If, then, you sent off your CV in Telegraph Gothic, I admit that you might be mistaken for a keen supporter of the Teutonic Knights. Like messages on cake icing, some fonts are not designed for sustained reading. I have a personal aversion to fonts that ape curly handwriting. Snell Roundhand is an example. OK on wedding invitations at a pinch. But even at The Lady magazine they wouldn’t welcome a CV in it.

A lot of people mock Comic Sans type, as though the letters were all made up of clowns with big shoes standing in funny poses. As it happens, before moveable type was invented in Europe, scribal pattern-books were available in which all the letters were made up of grotesque figures in vivid colours. That would be something to try for a handwritten CV. It would take your mind off rejection for a few months. But, no, Comic Sans is a type face that looks suitable for use in a comic book. It is quite ugly, with an m that resembles three eighths of a dying spider.

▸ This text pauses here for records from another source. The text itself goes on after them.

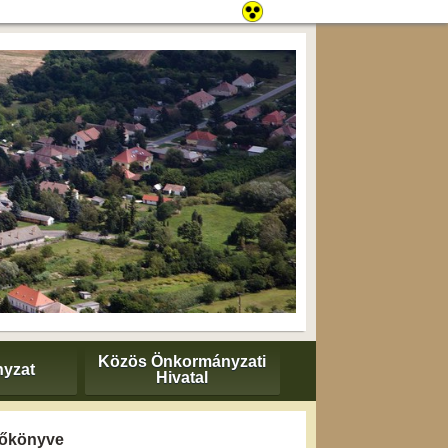
Közös Önkormányzati
yzat
Hivatal
yzőkönyve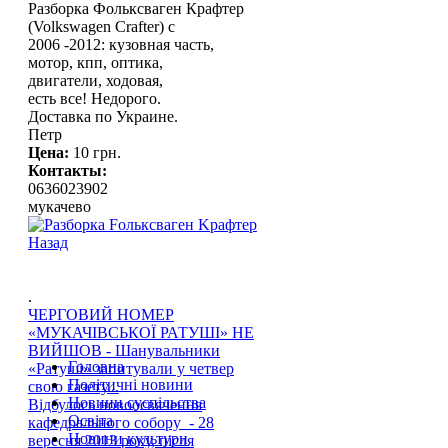
Разборка Фольксваген Крафтер
(Volkswagen Crafter) с
2006 -2012: кузовная часть,
мотор, кпп, оптика,
двигатели, ходовая,
есть все! Недорого.
Доставка по Украине.
Петр
Цена:
10 грн.
Контакты:
0636023902
мукачево
Назад
.
ЧЕРГОВИЙ НОМЕР
«МУКАЧІВСЬКОЇ РАТУШІ» НЕ
ВИЙШОВ - Шанувальники
Головна
«Ратуші» запитували у четвер
Політичні новини
свою газету...
Новини суспільства
Відбулось новоосвячення
Освіта
кафедрального собору - 28
Новини культури
вересня 2013 року, після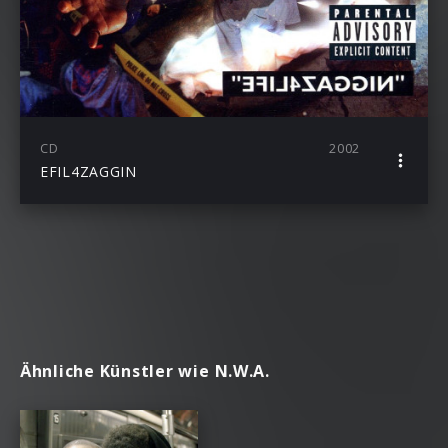
CD
2002
EFIL4ZAGGIN
Ähnliche Künstler wie N.W.A.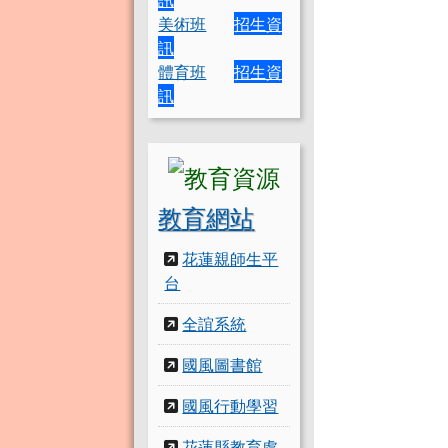
美術班
招生資
訊
體育班
招生資
訊
教育網站
花蓮親師生平
台
全誼系統
國風圖書館
國風行動學習
花蓮縣教育處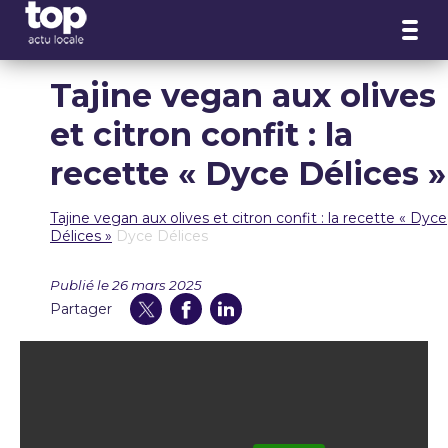
Panneau de gestion des cookies
Tajine vegan aux olives
et citron confit : la
recette « Dyce Délices »
Tajine vegan aux olives et citron confit : la recette « Dyce
Délices »
Dyce Délices
Publié le 26 mars 2025
Partager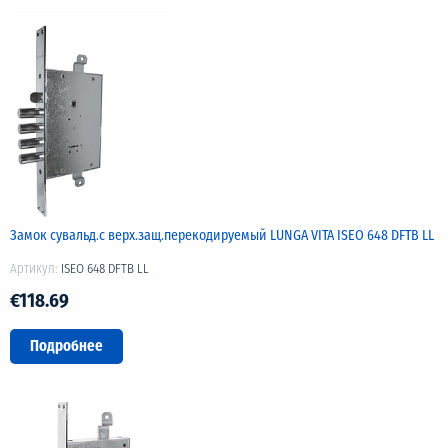
Замок сувальд.с верх.защ.перекодируемый LUNGA VITA ISEO 648 DFTB LL
Артикул:
ISEO 648 DFTB LL
€118.69
Подробнее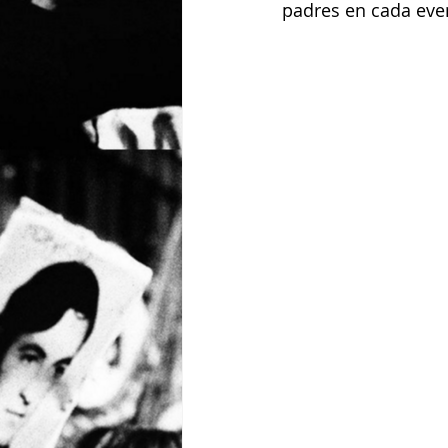
padres en cada even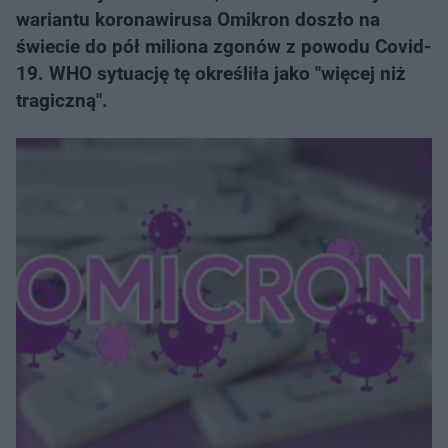
wariantu koronawirusa Omikron doszło na
świecie do pół miliona zgonów z powodu Covid-
19. WHO sytuację tę określiła jako "więcej niż
tragiczną".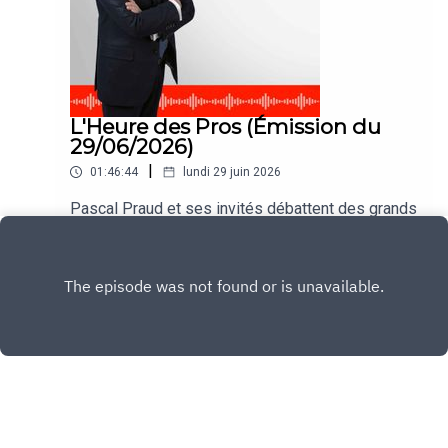
L'Heure des Pros (Émission du
29/06/2026)
|
01:46:44
lundi 29 juin 2026
Pascal Praud et ses invités débattent des grands
thèmes de l'actualité dans #HDPros
Play
Copyright
CNEWS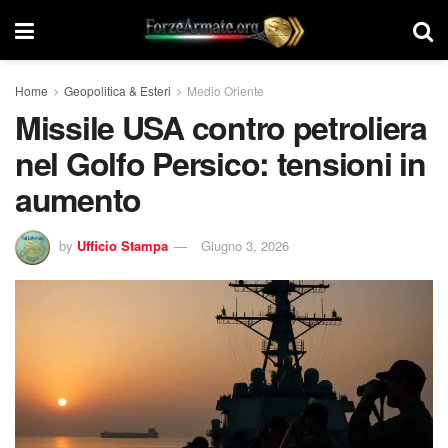
Home
Geopolitica & Esteri
Medio Oriente
Missile USA contro petroliera
nel Golfo Persico: tensioni in
aumento
by
Ufficio Stampa
Giugno 3, 2026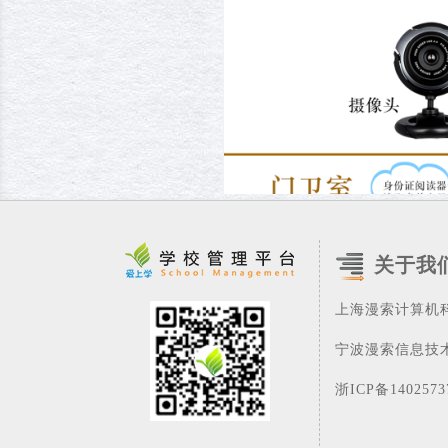
关于我
上海漫索计算机
宁波漫索信息技
浙ICP备140257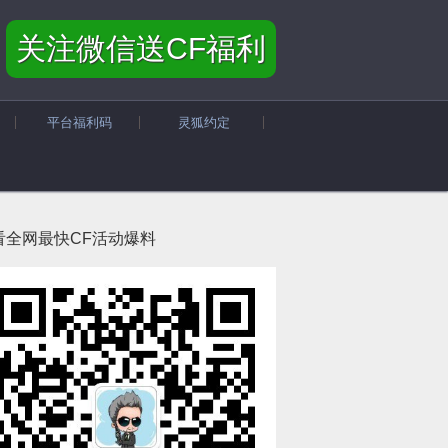
关注微信送CF福利
平台福利码
灵狐约定
看全网最快CF活动爆料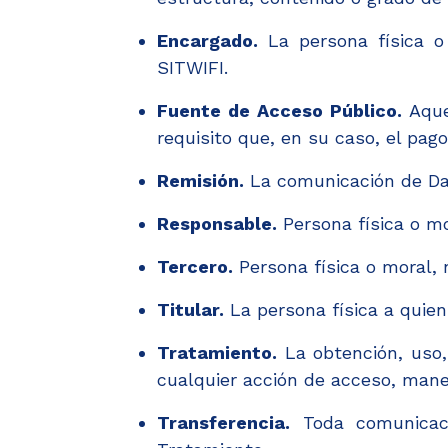
Encargado.
La persona física o 
SITWIFI.
Fuente de Acceso Público.
Aque
requisito que, en su caso, el pag
Remisión.
La comunicación de Dat
Responsable.
Persona física o mo
Tercero.
Persona física o moral, n
Titular.
La persona física a quie
Tratamiento.
La obtención, uso,
cualquier acción de acceso, mane
Transferencia.
Toda comunicaci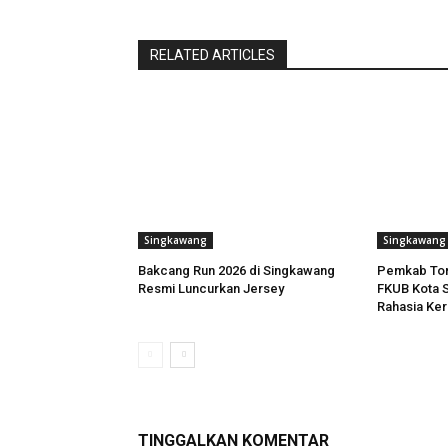
RELATED ARTICLES
Singkawang
Singkawang
Bakcang Run 2026 di Singkawang
Pemkab Tora
Resmi Luncurkan Jersey
FKUB Kota S
Rahasia Ker
TINGGALKAN KOMENTAR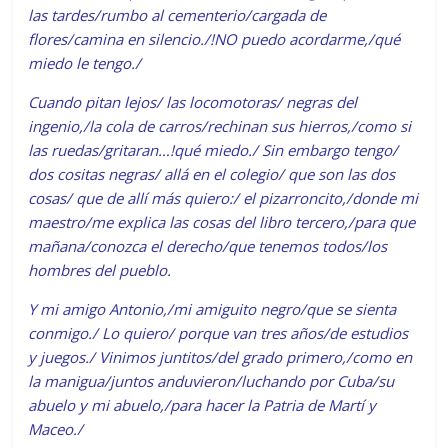
las tardes/rumbo al cementerio/cargada de
flores/camina en silencio./!NO puedo acordarme,/qué
miedo le tengo./
Cuando pitan lejos/ las locomotoras/ negras del
ingenio,/la cola de carros/rechinan sus hierros,/como si
las ruedas/gritaran…!qué miedo./ Sin embargo tengo/
dos cositas negras/ allá en el colegio/ que son las dos
cosas/ que de allí más quiero:/ el pizarroncito,/donde mi
maestro/me explica las cosas del libro tercero,/para que
mañana/conozca el derecho/que tenemos todos/los
hombres del pueblo.
Y mi amigo Antonio,/mi amiguito negro/que se sienta
conmigo./ Lo quiero/ porque van tres años/de estudios
y juegos./ Vinimos juntitos/del grado primero,/como en
la manigua/juntos anduvieron/luchando por Cuba/su
abuelo y mi abuelo,/para hacer la Patria de Martí y
Maceo./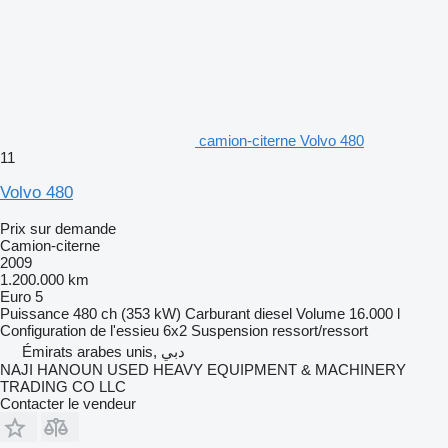
camion-citerne Volvo 480
11
Volvo 480
Prix sur demande
Camion-citerne
2009
1.200.000 km
Euro 5
Puissance
480 ch (353 kW)
Carburant
diesel
Volume
16.000 l
Configuration de l'essieu
6x2
Suspension
ressort/ressort
Émirats arabes unis, دبي
NAJI HANOUN USED HEAVY EQUIPMENT & MACHINERY
TRADING CO LLC
Contacter le vendeur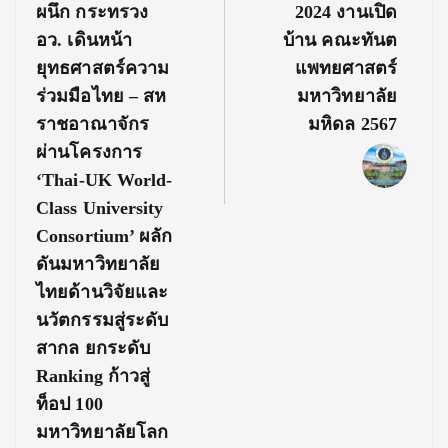
Post:
Post:
ผนึก กระทรวง
2024 งานเปิด
อว. เดินหน้า
บ้าน คณะทันต
ยุทธศาสตร์ความ
แพทยศาสตร์
ร่วมมือไทย – สห
มหาวิทยาลัย
ราชอาณาจักร
มหิดล 2567
ผ่านโครงการ
‘Thai-UK World-
Class University
Consortium’ ผลัก
ดันมหาวิทยาลัย
ไทยด้านวิจัยและ
นวัตกรรมสู่ระดับ
สากล ยกระดับ
Ranking ก้าวสู่
ท็อป 100
มหาวิทยาลัยโลก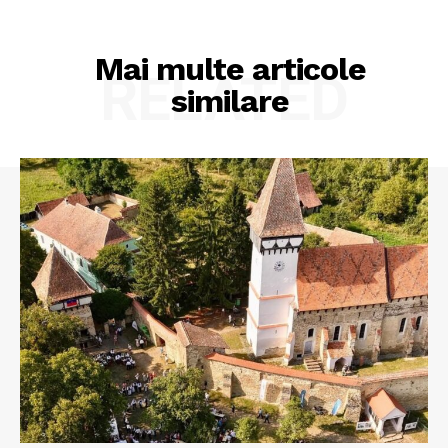
Mai multe articole
RELATED
similare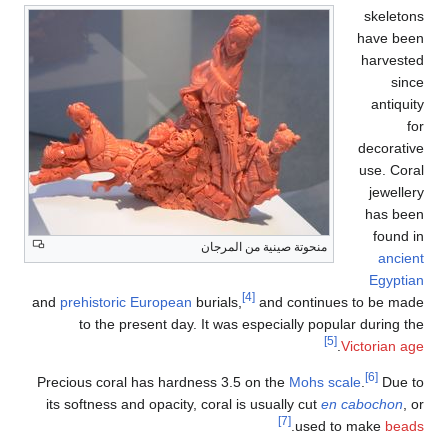
skeletons
have been
harvested
since
antiquity
for
decorative
use. Coral
jewellery
has been
found in
منحوتة صينية من المرجان
ancient
Egyptian
[4]
and
prehistoric European
burials,
and continues to be made
to the present day. It was especially popular during the
[5]
.
Victorian age
[6]
Precious coral has hardness 3.5 on the
Mohs scale
.
Due to
its softness and opacity, coral is usually cut
en cabochon
, or
[7]
.
used to make
beads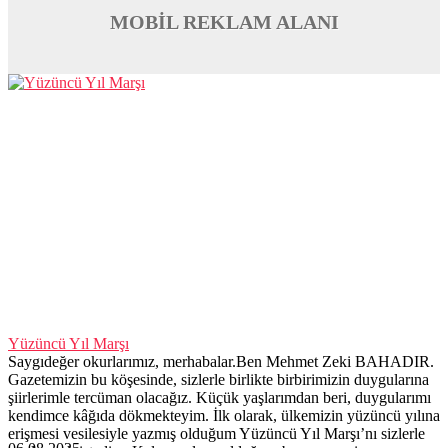
MOBİL REKLAM ALANI
Yüzüncü Yıl Marşı
Saygıdeğer okurlarımız, merhabalar.Ben Mehmet Zeki BAHADIR.
Gazetemizin bu köşesinde, sizlerle birlikte birbirimizin duygularına
şiirlerimle tercüman olacağız. Küçük yaşlarımdan beri, duygularımı
kendimce kâğıda dökmekteyim. İlk olarak, ülkemizin yüzüncü yılına
erişmesi vesilesiyle yazmış olduğum Yüzüncü Yıl Marşı’nı sizlerle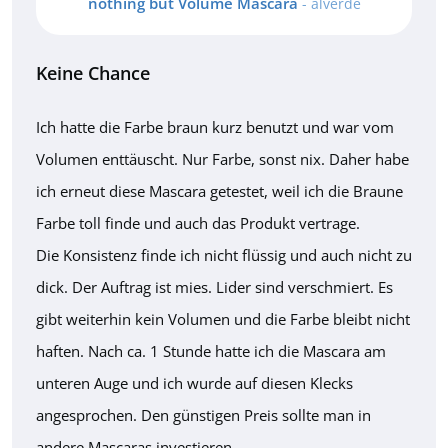
nothing but Volume Mascara
- alverde
Keine Chance
Ich hatte die Farbe braun kurz benutzt und war vom
Volumen enttäuscht. Nur Farbe, sonst nix. Daher habe
ich erneut diese Mascara getestet, weil ich die Braune
Farbe toll finde und auch das Produkt vertrage.
Die Konsistenz finde ich nicht flüssig und auch nicht zu
dick. Der Auftrag ist mies. Lider sind verschmiert. Es
gibt weiterhin kein Volumen und die Farbe bleibt nicht
haften. Nach ca. 1 Stunde hatte ich die Mascara am
unteren Auge und ich wurde auf diesen Klecks
angesprochen. Den günstigen Preis sollte man in
andere Mascaras investieren.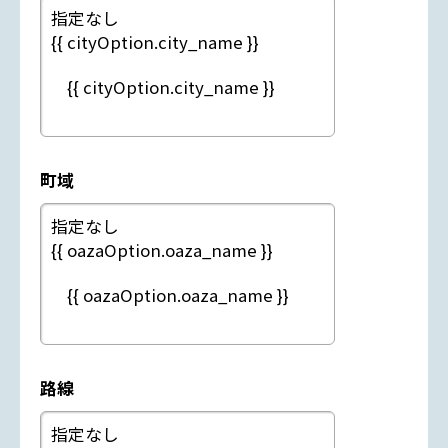
町域
路線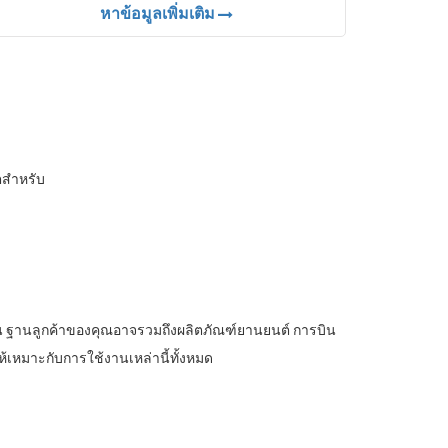
หาข้อมูลเพิ่มเติม
ตสำหรับ
น ฐานลูกค้าของคุณอาจรวมถึงผลิตภัณฑ์ยานยนต์ การบิน
เหมาะกับการใช้งานเหล่านี้ทั้งหมด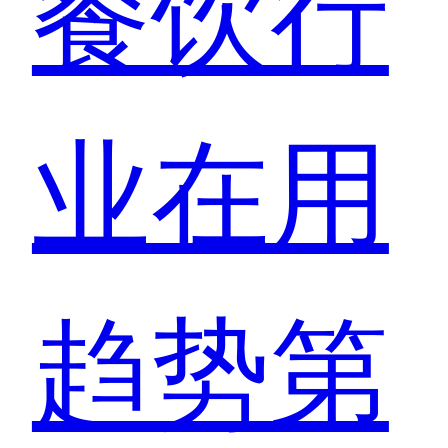
餐饮行
业在用
趋势第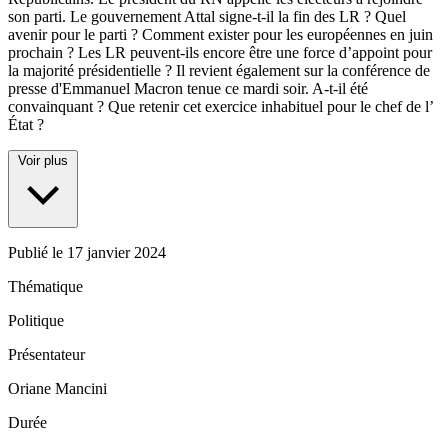
son parti. Le gouvernement Attal signe-t-il la fin des LR ? Quel
avenir pour le parti ? Comment exister pour les européennes en juin
prochain ? Les LR peuvent-ils encore être une force d’appoint pour
la majorité présidentielle ? Il revient également sur la conférence de
presse d'Emmanuel Macron tenue ce mardi soir. A-t-il été
convainquant ? Que retenir cet exercice inhabituel pour le chef de l’
État ?
Voir plus
Publié le
17 janvier 2024
Thématique
Politique
Présentateur
Oriane Mancini
Durée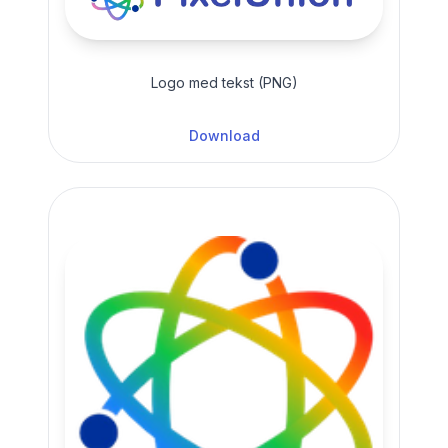
Logo med tekst (PNG)
Download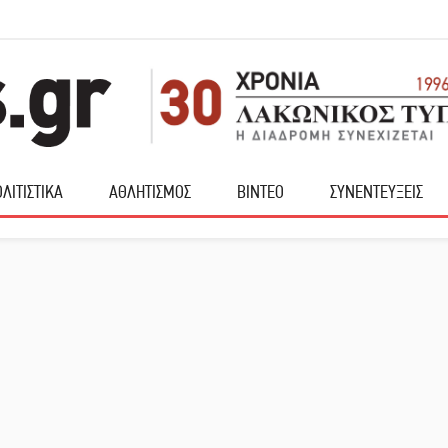
ΛΙΤΙΣΤΙΚΑ
ΑΘΛΗΤΙΣΜΟΣ
ΒΙΝΤΕΟ
ΣΥΝΕΝΤΕΥΞΕΙΣ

Any sans face is more difficult to read as the body type of a book or document than letters with moderate serifs at their ends. That rules out Helvetica. Eric Gill was a great letter-cutter, but Gill Sans is no use either. It may be based on Edward Johnston’s typeface for the London Underground, but I suspect we love that for its associations, rather than its dynamic beauty. Johnston himself developed an attractive variety of roman and italic hands for writing, but that’s another story.

If job applicants put more study and practice into improving their handwriting for a nice covering letter to a prospective employer, it would pay dividends. Not ballpoint, please, and not madly calligraphic, but well-spelled, legible and neat. That shows a bit of character in a way no digitally generated font could.